In the patients with akinetic mutism, overlaps between their damaged networks “peaked” in a region of the brain called the anterior cingulate cortex (ACC), which is involved in voluntary movement. In patients with alien limb syndrome, the team found some overlap within the temporoparietal junction (TPJ), a brain region strongly implicated in self-awareness and agency. But the peak overlap actually fell in a little-studied region called the precuneus, which has also been linked to self-awareness.

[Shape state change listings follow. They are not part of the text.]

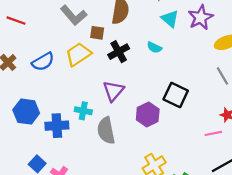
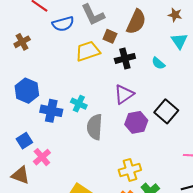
blue semicircle: (43, 62) -> (63, 24), moved
purple triangle: (113, 91) -> (124, 94), moved

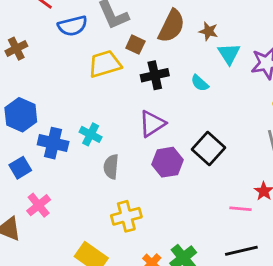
brown star: (175, 15) -> (208, 31), moved
gray semicircle: (95, 127) -> (111, 167), size x0.7
blue square: (24, 141) -> (20, 168), moved
yellow cross: (130, 170) -> (126, 216), moved

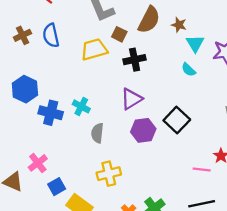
blue semicircle: (73, 26) -> (51, 35), moved, turned 90
cyan semicircle: (200, 83) -> (189, 70), moved
blue square: (20, 168) -> (57, 187), moved

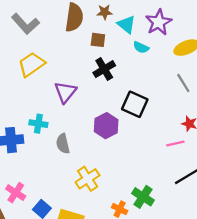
brown square: (119, 34) -> (98, 40), moved
black cross: (135, 60) -> (104, 69), moved
cyan semicircle: (189, 70) -> (141, 47), moved
purple triangle: (131, 99) -> (65, 92), moved

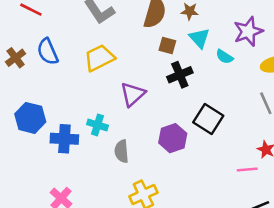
cyan triangle: (127, 24) -> (199, 38), moved
brown square: (98, 40) -> (167, 45), moved

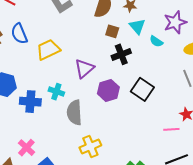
yellow trapezoid: (99, 58) -> (48, 50), moved
purple hexagon: (173, 138) -> (108, 90), moved
gray semicircle: (122, 151) -> (74, 113), size x1.4

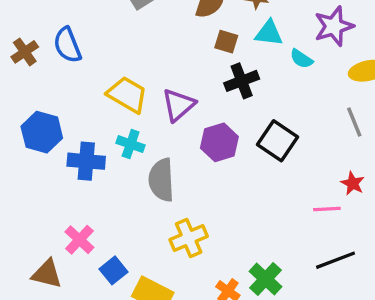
cyan triangle: (137, 26) -> (269, 33), turned -42
yellow trapezoid: (48, 50) -> (127, 95), moved, turned 55

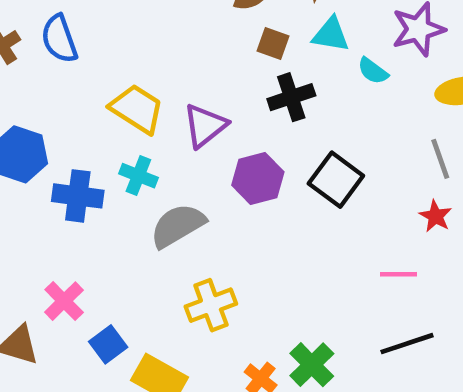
gray semicircle: (161, 180) -> (178, 226), turned 60
red star: (353, 183) -> (435, 216), moved

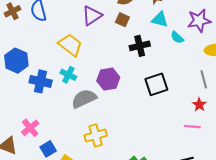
brown square: (273, 44) -> (122, 20), moved
purple triangle: (205, 126) -> (92, 16), moved
purple hexagon: (258, 178) -> (108, 79), moved
black square: (336, 180) -> (156, 84), turned 30
pink line: (398, 274) -> (192, 127), moved

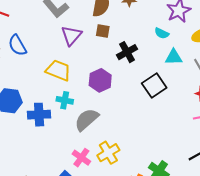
cyan triangle: (160, 20) -> (174, 57), moved
purple hexagon: (108, 79) -> (100, 80), moved
pink cross: (30, 128) -> (81, 158), moved

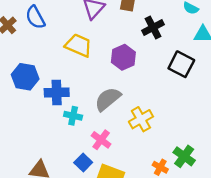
black square: (154, 85) -> (181, 64), turned -30
cyan cross: (65, 100) -> (73, 116), moved
yellow cross: (108, 153) -> (141, 119), moved

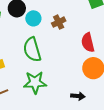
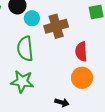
brown cross: (59, 22) -> (56, 26), size x1.6

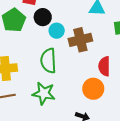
orange circle: (82, 78) -> (93, 89), moved

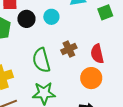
cyan circle: (57, 31) -> (51, 17), moved
brown cross: (80, 40) -> (69, 49), moved, size x0.7

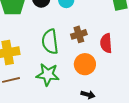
orange circle: (91, 78) -> (85, 64), moved

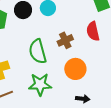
red semicircle: (106, 43) -> (93, 31), moved

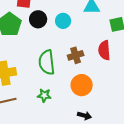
green star: (40, 84) -> (44, 95), size x0.6

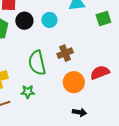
red semicircle: (104, 50) -> (100, 72), moved, turned 78
green star: (44, 95) -> (28, 92), moved

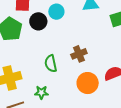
cyan circle: (49, 20) -> (56, 12), moved
green semicircle: (37, 63) -> (51, 64), size x0.7

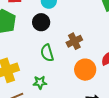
black circle: (38, 21) -> (41, 22), moved

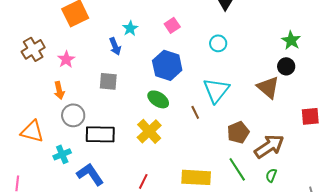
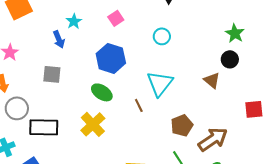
brown triangle: (268, 87) -> (212, 80), size x0.7

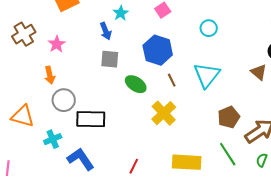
gray square: (52, 74) -> (110, 59), moved
green ellipse: (102, 92) -> (136, 84), moved
brown line: (139, 105) -> (172, 80), moved
yellow cross: (93, 124) -> (164, 113), moved

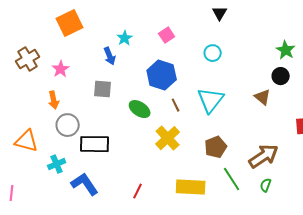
gray square: (110, 59) -> (103, 89), moved
brown pentagon: (229, 117) -> (216, 147), moved

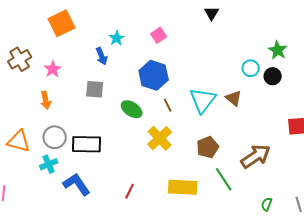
cyan circle: (213, 53) -> (251, 68), moved
brown triangle: (263, 97) -> (234, 98), moved
gray circle: (68, 125) -> (55, 137), moved
green semicircle: (266, 185) -> (267, 204), moved

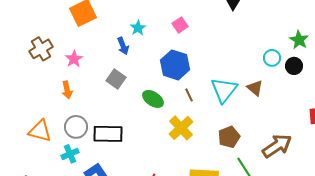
gray square: (95, 89) -> (116, 79), turned 30

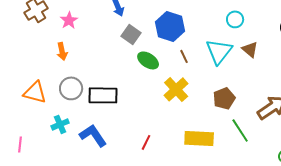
cyan circle: (272, 58) -> (235, 19), moved
gray square: (116, 79) -> (131, 34), moved
cyan cross: (70, 154) -> (60, 124), moved

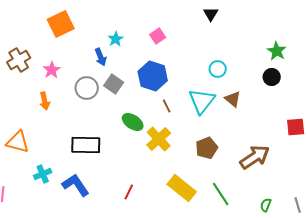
green ellipse: (148, 60) -> (133, 122), moved
gray circle: (71, 88) -> (87, 88), moved
green line: (240, 130) -> (221, 194), moved
yellow rectangle: (199, 138) -> (182, 188), turned 36

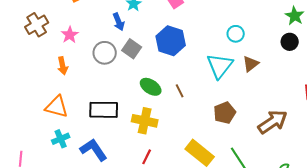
brown triangle: (233, 99) -> (251, 64), turned 42
brown line: (167, 106) -> (180, 91), moved
yellow cross: (159, 139) -> (145, 121), moved, turned -35
orange triangle: (18, 142) -> (57, 107), moved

Thus, regardless of whether we actually have free will, researchers are beginning to localize the areas that make us feel like we do.
Mitchell says the findings are intriguing, but cautions that just because lesions can reveal the brain networks implicated in cognitive functions such as volition or agency it doesn’t mean researchers understand what’s truly necessary for those functions and what isn’t. “If you remove the steering wheel of your car, you’re going to have trouble steering it, obviously,” he says. “But if you just have a steering wheel, you’re not going to have much luck steering either.”
Darby is careful to note that while volition and agency are elements related to free will, the new study doesn’t attempt to answer the overarching question of whether the human brain is independently responsible for its decisions and actions.
Yet it’s still “a very welcome paper,” says Patrick Haggard, a neuroscientist at University College London who has grappled with questions of free will. “The ability to decide and take action is fundamental to who a person is and how our society works,” he says. “For a long time, that was thought to be inaccessible to neuroscience. … This study is a good example that shows neuroscience is beginning to tackle how we act.”